Improved On-Device ML on Pixel 6, with Neural Architecture Search

Posted by Suyog Gupta and Marie White, Software Engineers, Google Research

This fall Pixel 6 phones launched with Google Tensor, Google’s first mobile system-on-chip (SoC), bringing together various processing components (such as central/graphic/tensor processing units, image processors, etc.) onto a single chip, custom-built to deliver state-of-the-art innovations in machine learning (ML) to Pixel users. In fact, every aspect of Google Tensor was designed and optimized to run Google’s ML models, in alignment with our AI Principles. That starts with the custom-made TPU integrated in Google Tensor that allows us to fulfill our vision of what should be possible on a Pixel phone.

Today, we share the improvements in on-device machine learning made possible by designing the ML models for Google Tensor’s TPU. We use neural architecture search (NAS) to automate the process of designing ML models, which incentivize the search algorithms to discover models that achieve higher quality while meeting latency and power requirements. This automation also allows us to scale the development of models for various on-device tasks. We’re making these models publicly available through the TensorFlow model garden and TensorFlow Hub so that researchers and developers can bootstrap further use case development on Pixel 6. Moreover, we have applied the same techniques to build a highly energy-efficient face detection model that is foundational to many Pixel 6 camera features.

An illustration of NAS to find TPU-optimized models. Each column represents a stage in the neural network, with dots indicating different options, and each color representing a different type of building block. A path from inputs (e.g., an image) to outputs (e.g., per-pixel label predictions) through the matrix represents a candidate neural network. In each iteration of the search, a neural network is formed using the blocks chosen at every stage, and the search algorithm aims to find neural networks that jointly minimize TPU latency and/or energy and maximize accuracy.

Search Space Design for Vision Models
A key component of NAS is the design of the search space from which the candidate networks are sampled. We customize the search space to include neural network building blocks that run efficiently on the Google Tensor TPU.

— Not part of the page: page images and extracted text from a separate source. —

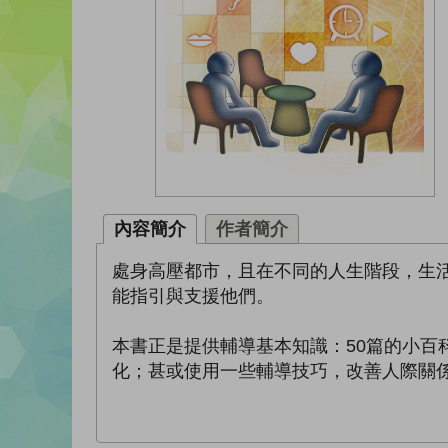
內容簡介
作者簡介
處身高壓都市，且在不同的人生階段，生
能指引與支援他們。
本書正是提供輔導基本知識：50篇的小
化；甚或使用一些輔導技巧，改善人際關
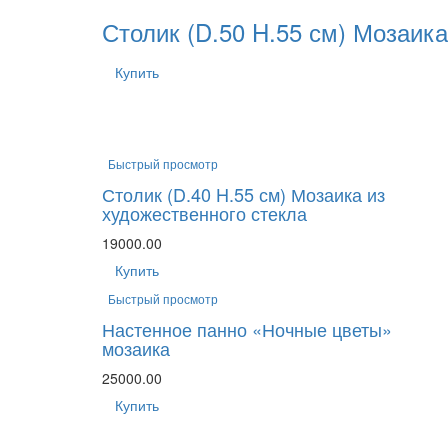
Столик (D.50 H.55 см) Мозаика
Купить
Быстрый просмотр
Столик (D.40 H.55 см) Мозаика из
художественного стекла
19000.00
Купить
Быстрый просмотр
Настенное панно «Ночные цветы»
мозаика
25000.00
Купить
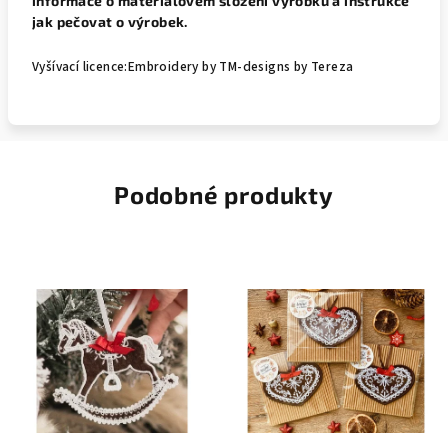
informace o materiálovém složení výrobku a instrukce
jak pečovat o výrobek.
Vyšívací licence:Embroidery by TM-designs by Tereza
Podobné produkty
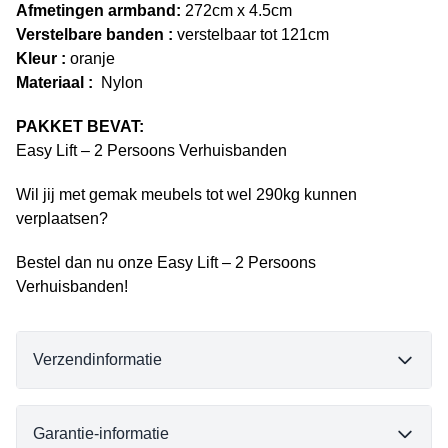
Afmetingen armband:
272cm x 4.5cm
Verstelbare banden :
verstelbaar tot 121cm
Kleur :
oranje
Materiaal
:
Nylon
PAKKET BEVAT:
Easy Lift – 2 Persoons Verhuisbanden
Wil jij met gemak meubels tot wel 290kg kunnen
verplaatsen?
Bestel dan nu onze Easy Lift – 2 Persoons
Verhuisbanden!
Verzendinformatie
Garantie-informatie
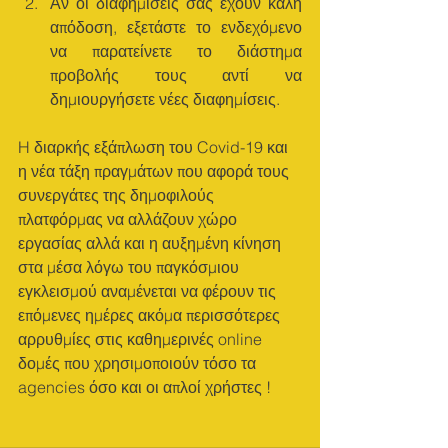
Αν οι διαφημίσεις σας έχουν καλή 
απόδοση, εξετάστε το ενδεχόμενο 
να παρατείνετε το διάστημα 
προβολής τους αντί να 
δημιουργήσετε νέες διαφημίσεις.
H διαρκής εξάπλωση του Covid-19 και 
η νέα τάξη πραγμάτων που αφορά τους 
συνεργάτες της δημοφιλούς 
πλατφόρμας να αλλάζουν χώρο 
εργασίας αλλά και η αυξημένη κίνηση 
στα μέσα λόγω του παγκόσμιου 
εγκλεισμού αναμένεται να φέρουν τις 
επόμενες ημέρες ακόμα περισσότερες 
αρρυθμίες στις καθημερινές online 
δομές που χρησιμοποιούν τόσο τα 
agencies όσο και οι απλοί χρήστες ! 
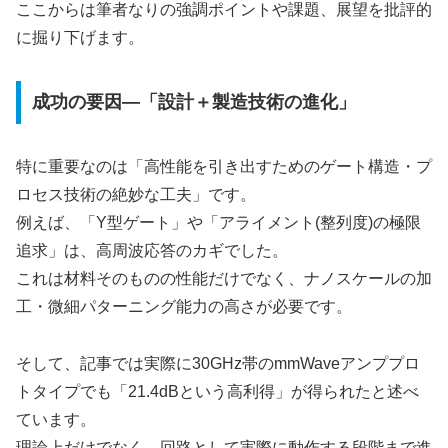
ここからは筆者なりの強調ポイントや課題、展望を批評的
に掘り下げます。
成功の要因—「設計＋製造技術の進化」
特に重要なのは「高性能を引き出すためのゲート構造・プ
ロセス技術の絶妙な工夫」です。
例えば、「Y型ゲート」や「アライメント(整列度)の極限
追求」は、高周波応答のカギでした。
これは材料そのものの性能だけでなく、ナノスケールの加
工・微細パターニング能力の高さが必要です。
そして、記事では実際に30GHz帯のmmWaveアンププロ
トタイプでも「21.4dBという高利得」が得られたと述べ
ています。
理論上だけでなく、回路として実際に動作する段階まで進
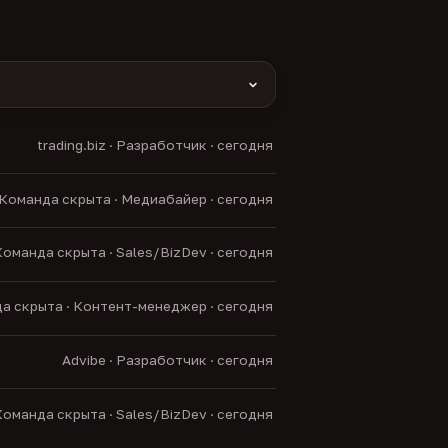
yas и другие).
trading.biz · Разработчик · сегодня
нние боты.
Команда скрыта · Медиабайер · сегодня
оманда скрыта · Sales/BizDev · сегодня
а скрыта · Контент-менеджер · сегодня
Advibe · Разработчик · сегодня
оманда скрыта · Sales/BizDev · сегодня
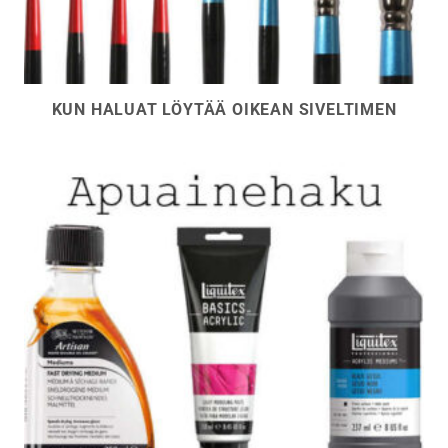
KUN HALUAT LÖYTÄÄ OIKEAN SIVELTIMEN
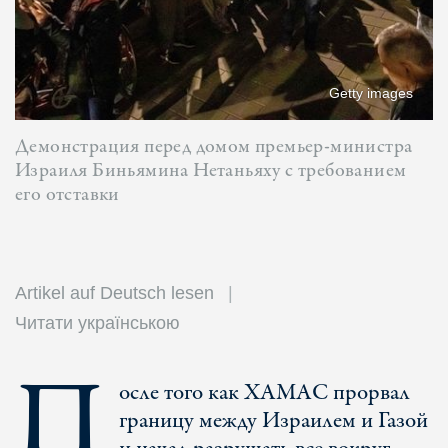
Getty images
Демонстрация перед домом премьер-министра
Израиля Биньямина Нетаньяху с требованием
его отставки
Artikel auf Deutsch lesen
Читати українською
П
осле того как ХАМАС прорвал
границу между Израилем и Газой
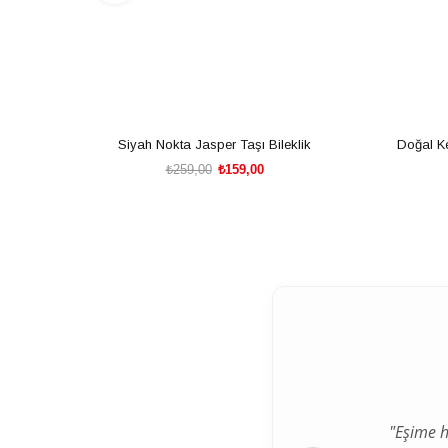
Siyah Nokta Jasper Taşı Bileklik
Doğal Ke
₺259,00
₺159,00
SEPETE EKLE
"Eşime h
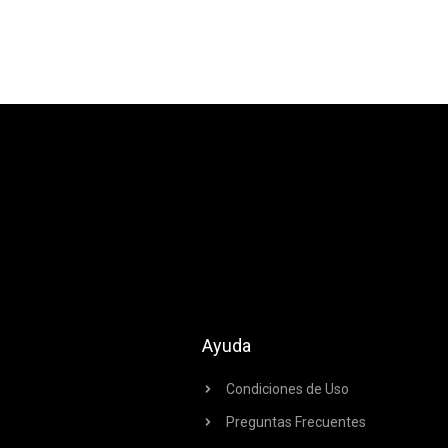
Ayuda
Condiciones de Uso
Preguntas Frecuentes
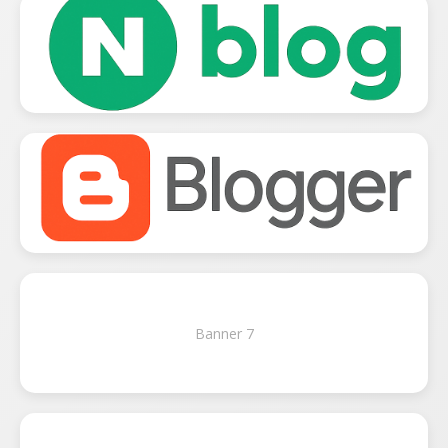
Banner 7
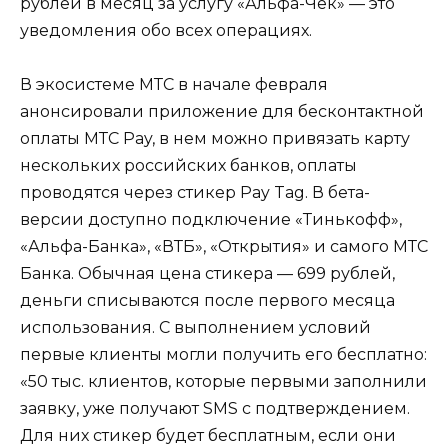
рублей в месяц за услугу «Альфа-Чек» — это
уведомления обо всех операциях.
В экосистеме МТС в начале февраля
анонсировали приложение для бесконтактной
оплаты МТС Pay, в нем можно привязать карту
нескольких российских банков, оплаты
проводятся через стикер Pay Tag. В бета-
версии доступно подключение «Тинькофф»,
«Альфа-Банка», «ВТБ», «Открытия» и самого МТС
Банка. Обычная цена стикера — 699 рублей,
деньги списываются после первого месяца
использования. С выполнением условий
первые клиенты могли получить его бесплатно:
«50 тыс. клиентов, которые первыми заполнили
заявку, уже получают SMS с подтверждением.
Для них стикер будет бесплатным, если они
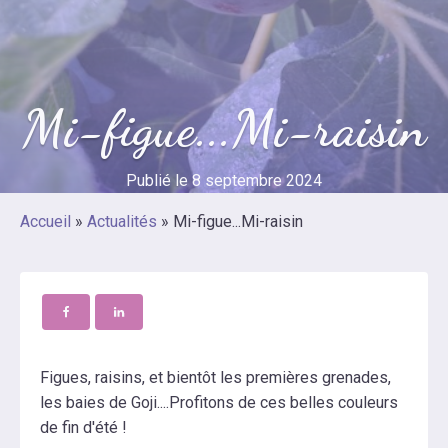
Mi-figue...Mi-raisin
Publié le
8 septembre 2024
Accueil
»
Actualités
»
Mi-figue...Mi-raisin
Figues, raisins, et bientôt les premières grenades,
les baies de Goji....Profitons de ces belles couleurs
de fin d'été !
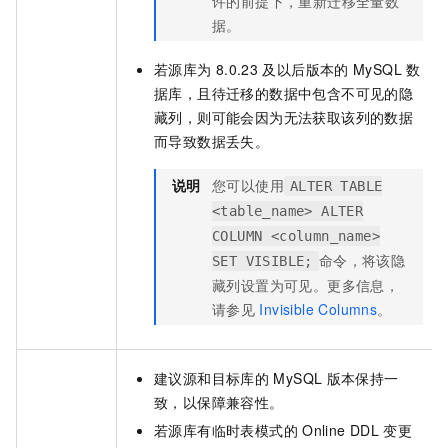
许的前提下，重新迁移全量数
据。
若源库为
8.0.23
及以后版本的
MySQL
数
据库，且待迁移的数据中包含不可见的隐
藏列，则可能会因为无法获取该列的数据
而导致数据丢失。
说明
您可以使用
ALTER TABLE
<table_name> ALTER
COLUMN <column_name>
命令，将该隐
SET VISIBLE;
藏列设置为可见。更多信息，
请参见
Invisible Columns
。
建议源和目标库的
MySQL
版本保持一
致，以保障兼容性。
若源库有临时表模式的
Online DDL
变更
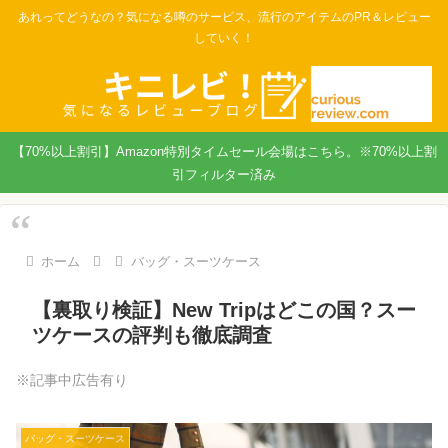
あれってどうなの？気になる噂のサービス、流行のアイテムのPR＆レビュー
していく！
【70%以上割引】Amazon特別タイムセール会場はこちら。※70%以上割
引フィルター済み
ホーム
バッグ・スーツケース
【裏取り検証】New Tripはどこの国？スー
ツケースの評判も徹底調査
※記事中広告有り
バッグ・スーツケース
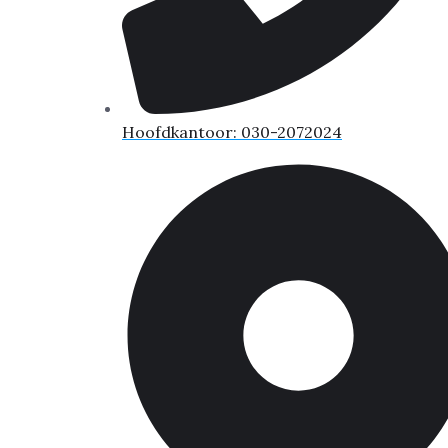
Hoofdkantoor: 030-2072024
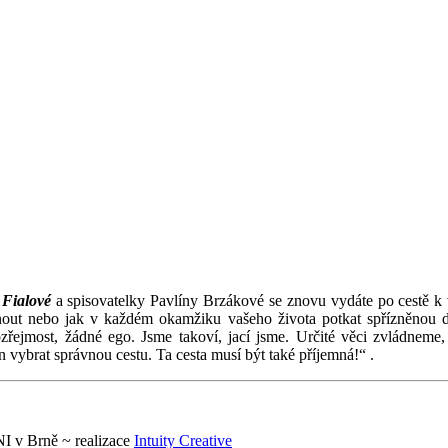
 Fialové
a spisovatelky Pavlíny Brzákové se znovu vydáte po cestě k v
tárnout nebo jak v každém okamžiku vašeho života potkat spřízněnou 
zřejmost, žádné ego. Jsme takoví, jací jsme. Určité věci zvládneme,
n vybrat správnou cestu. Ta cesta musí být také příjemná!“ .
 v Brně ~ realizace
Intuity Creative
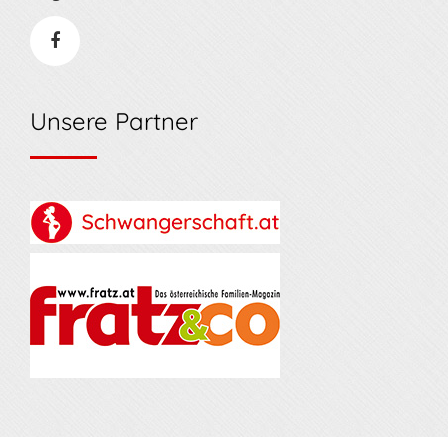
Unsere Partner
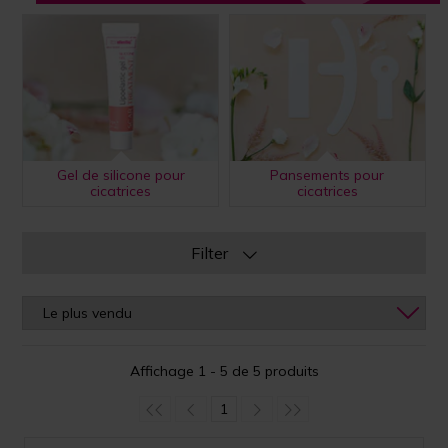
Gel de silicone pour
Pansements pour
cicatrices
cicatrices
Filter
Affichage 1 - 5 de 5 produits
1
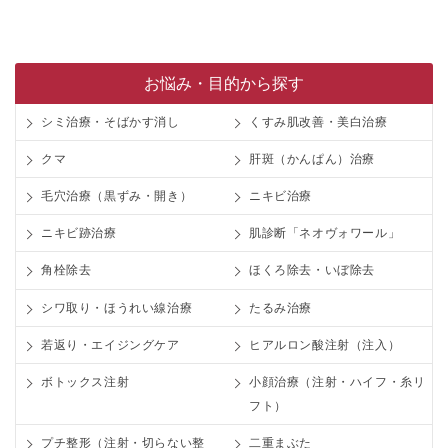
お悩み・目的から探す
シミ治療・そばかす消し
くすみ肌改善・美白治療
クマ
肝斑（かんぱん）治療
毛穴治療（黒ずみ・開き）
ニキビ治療
ニキビ跡治療
肌診断「ネオヴォワール」
角栓除去
ほくろ除去・いぼ除去
シワ取り・ほうれい線治療
たるみ治療
若返り・エイジングケア
ヒアルロン酸注射（注入）
ボトックス注射
小顔治療（注射・ハイフ・糸リ
フト）
プチ整形（注射・切らない整
二重まぶた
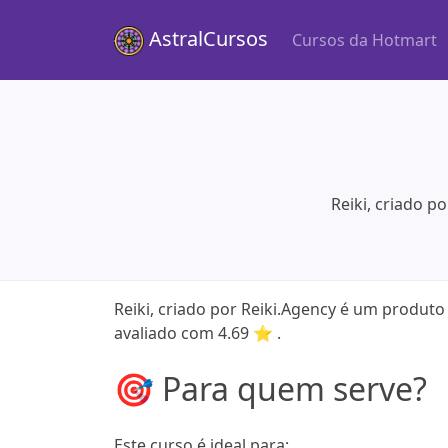
AstralCursos
Cursos da Hotmart
Reiki, criado p
Reiki, criado por Reiki.Agency é um produto
avaliado com 4.69 ⭐ .
🎯 Para quem serve?
Este curso é ideal para:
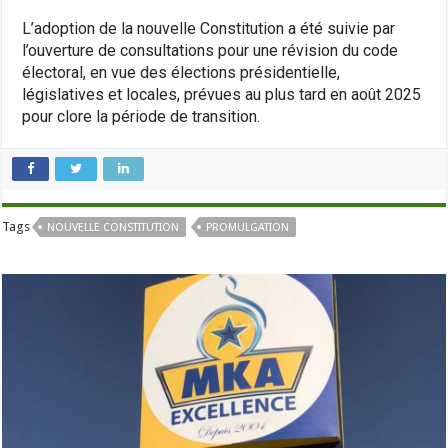
L’adoption de la nouvelle Constitution a été suivie par
l’ouverture de consultations pour une révision du code
électoral, en vue des élections présidentielle,
législatives et locales, prévues au plus tard en août 2025
pour clore la période de transition.
Tags
NOUVELLE CONSTITUTION
PROMULGATION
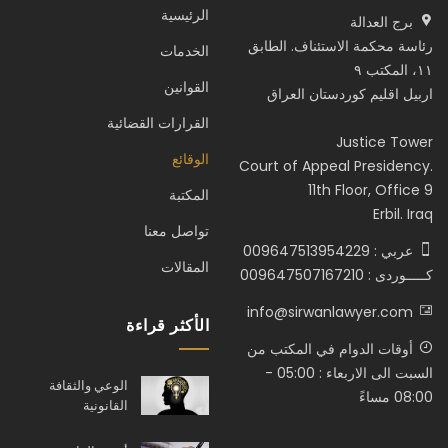
الرئيسية
برج العدالة
رئاسة محكمة الاستئناف. الطابق
الخدمات
١١، المكتب ٩
القوانين
اربيل اقليم كوردستان العراق
القرارات القضائية
Justice Tower
الوقائع
Court of Appeal Presidency.
11th Floor, Office 9
المكتبة
Erbil. Iraq
تواصل معنا
عربي : 009647513954229
المقالات
كـــــوردى : 009647507167210
info@sirwanlawyer.com
الأكثر قراءة
أوقات الدوام في المكتب من
السبت الى الاربعاء : 05:00 -
الوعي والثقافة
08:00 مساءً
القانونية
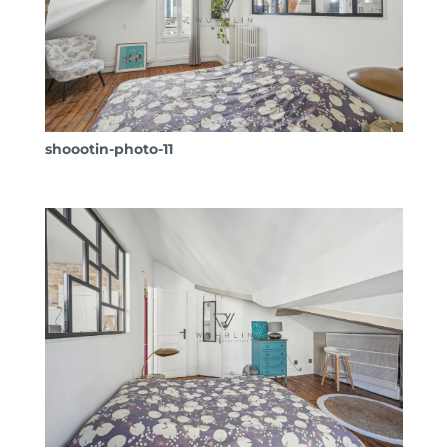
shoootin-photo-11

One widely-used building block in neural networks for various on-device vision tasks is the Inverted Bottleneck (IBN). The IBN block has several variants, each with different tradeoffs, and is built using regular convolution and depthwise convolution layers. While IBNs with depthwise convolution have been conventionally used in mobile vision models due to their low computational complexity, fused-IBNs, wherein depthwise convolution is replaced by a regular convolution, have been shown to improve the accuracy and latency of image classification and object detection models on TPU.

However, fused-IBNs can have prohibitively high computational and memory requirements for neural network layer shapes that are typical in the later stages of vision models, limiting their use throughout the model and leaving the depthwise-IBN as the only alternative. To overcome this limitation, we introduce IBNs that use group convolutions to enhance the flexibility in model design. While regular convolution mixes information across all the features in the input, group convolution slices the features into smaller groups and performs regular convolution on features within that group, reducing the overall computational cost. Called group convolution–based IBNs (GC-IBNs), their tradeoff is that they may adversely impact model quality.

Inverted bottleneck (IBN) variants: (a) depthwise-IBN, depthwise convolution layer with filter size KxK sandwiched between two convolution layers with filter size 1×1; (b) fused-IBN, convolution and depthwise are fused into a convolution layer with filter size KxK; and (c) group convolution–based GC-IBN that replaces with the KxK regular convolution in fused-IBN with group convolution. The number of groups (group count) is a tunable parameter during NAS.
Inclusion of GC-IBN as an option provides additional flexibility beyond other IBNs. Computational cost and latency of different IBN variants depends on the feature dimensions being processed (shown above for two example feature dimensions). We use NAS to determine the optimal choice of IBN variants.

Faster, More Accurate Image Classification
Which IBN variant to use at which stage of a deep neural network depends on the latency on the target hardware and the performance of the resulting neural network on the given task. We construct a search space that includes all of these different IBN variants and use NAS to discover neural networks for the image classification task that optimize the classification accuracy at a desired latency on TPU. The resulting MobileNetEdgeTPUV2 model family improves the accuracy at a given latency (or latency at a desired accuracy) compared to the existing on-device models when run on the TPU. MobileNetEdgeTPUV2 also outperforms their predecessor, MobileNetEdgeTPU, the image classification models designed for the previous generation of the TPU.

Network architecture families visualized as connected dots at different latency targets. Compared with other mobile models, such as FBNet, MobileNetV3, and EfficientNets, MobileNetEdgeTPUV2 models achieve higher ImageNet top-1 accuracy at lower latency when running on Google Tensor’s TPU.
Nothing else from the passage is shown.